MATERIALS PROVIDED:
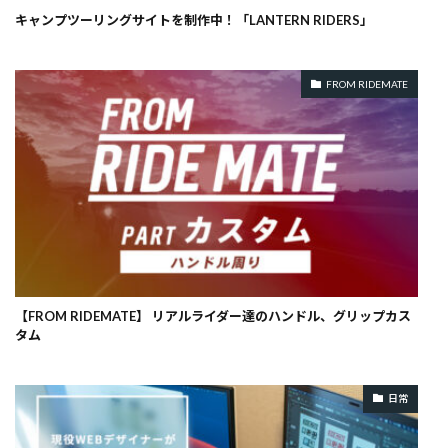
キャンプツーリングサイトを制作中！「LANTERN RIDERS」
FROM RIDEMATE
【FROM RIDEMATE】 リアルライダー達のハンドル、グリップカス
タム
日常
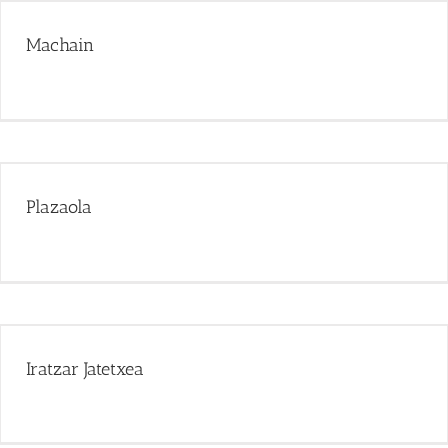
Machain
Plazaola
Iratzar Jatetxea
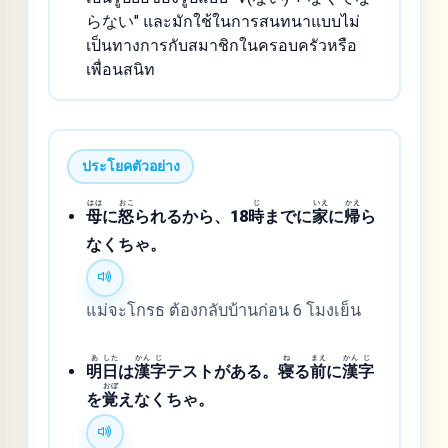
らない" และมักใช้ในการสนทนาแบบไม่
เป็นทางการกับสมาชิกในครอบครัวหรือ
เพื่อนสนิท
ประโยคตัวอย่าง
はは
おこ
じ
いえ
かえ
母
に
怒
られるから、18
時
までに
家
に
帰
ら
なくちゃ。
แม่จะโกรธ ต้องกลับบ้านก่อน 6 โมงเย็น
あ
した
かん
じ
ね
まえ
かん
じ
明
日
は
漢
字
テストがある。
寝
る
前
に
漢
字
おぼ
を
覚
えなくちゃ。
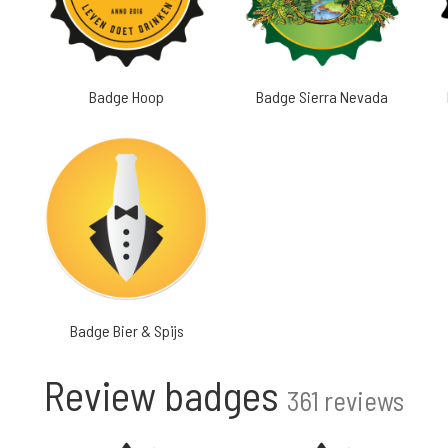
Badge Hoop
Badge Sierra Nevada
Badge Bier & Spijs
Review badges
361 reviews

EXERCISE PROMPT:
Looking at the records above, say how many lines hold the string "FROM". Write nothing but the number.

TASK OUTPUT:
2